Now, we are ready to create wordclouds!

In [None]:
# creating word cloud for high and low rated books

# checking rating greater than 4.3 (check histogram)
high_rating_desc = data[data['Rating'] > 4.3]['Description']

# checking rating lower than 3.85 (to compare word-clouds)
low_rating_desc = data[data['Rating'] < 3.85]['Description']

fig, (ax1, ax2) = plt.subplots(1, 2, figsize=[26,8])

wordcloud1 = WordCloud(background_color='white', width=600,
                      height=400).generate("".join(high_rating_desc))

ax1.imshow(wordcloud1)
ax1.axis('off')
ax1.set_title("Books with rating greater than 4.3", fontsize=36)

wordcloud2 = WordCloud(background_color='white', width=600,
                      height=400).generate("".join(low_rating_desc))

ax2.imshow(wordcloud2)
ax2.axis('off')
ax2.set_title("Books with rating lower than 3.85", fontsize=36)

plt.show()

Looking at the differences, it looks like higher rated books have the words *algorithms, language and code* in their description. That is the key differentiator. But, the two interesting words here are algorithms and language, maybe due to the rise of the tech companies and more and more people wanting to crack interviews, there is a possibilty that the top computer science and programming books focus on algorithms and language. One more thing you can observe is the word python in the higher rated books wordcloud (see bottom-right corner). This is also due to the fact that Python is a very easy language to learn and its becoming very famous due to the rise of artificial intelligence.

# Description vs. number of pages
Do you think that the number of pages in a book would affect its description? What are the most common words used in a book's description which has less than 200 pages? Let's find out by making a wordcloud!

In [None]:
# creating word cloud for pages greater than 200 and less than 200

# checking pages > 200
pages_greater_than_200 = data[data['Number_Of_Pages'] > 200]['Description']

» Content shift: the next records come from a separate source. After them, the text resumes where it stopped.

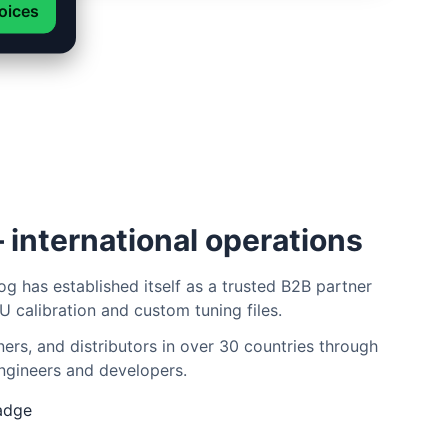
oices
 international operations
og has established itself as a trusted B2B partner
U calibration and custom tuning files.
rs, and distributors in over 30 countries through
ngineers and developers.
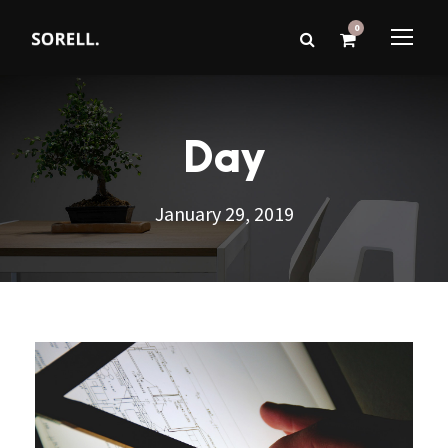
0
Day
January 29, 2019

# checking rating lower than 3.85 (to compare word-clouds)
pages_less_than_200 = data[data['Number_Of_Pages'] <= 200]['Description']

from wordcloud import WordCloud

fig, (ax1, ax2) = plt.subplots(1, 2, figsize=[26,8])

wordcloud1 = WordCloud(background_color='white', width=600,
                      height=400).generate("".join(pages_greater_than_200))

ax1.imshow(wordcloud1)
ax1.axis('off')
ax1.set_title("Books with more than 200 pages", fontsize=36)

wordcloud2 = WordCloud(background_color='white', width=600,
                      height=400).generate("".join(pages_less_than_200))

ax2.imshow(wordcloud2)
ax2.axis('off')
ax2.set_title("Books with less than or equal to 200 pages", fontsize=36)

plt.show()

Again, the most common word in a book's description with less than or equal to 200 pages is *python*! Is it that easy to explain Python with a book having less than or equal to 200 pages?! The irony here is, I can see both *simple and complex* in the wordcloud for books having less than or equal to 200 pages. Maybe, the books with the word *complex* in their description would just have really hard problems to solve? That's just an assumption, you are free to dive deeper into this.

# Conclusion
Here we are, at the end of a journey through numbers (don't forget text!). Some actionable insights which could make a good computer science and programming book are -
1. Paperback or ebook could be the best book type when we look at price and ratings.
2. It is very important to find the right balance between price and number of pages as they are positively correlated.
3. Having the right words in your book description is also a key factor in deciding a good computer science book

If it does not work out, just write a book on *Python* having *less than or equal to 200 pages*!

Those of you who reached here, thank you so much for reading this kernel, it means a lot! I hope you guys enjoyed.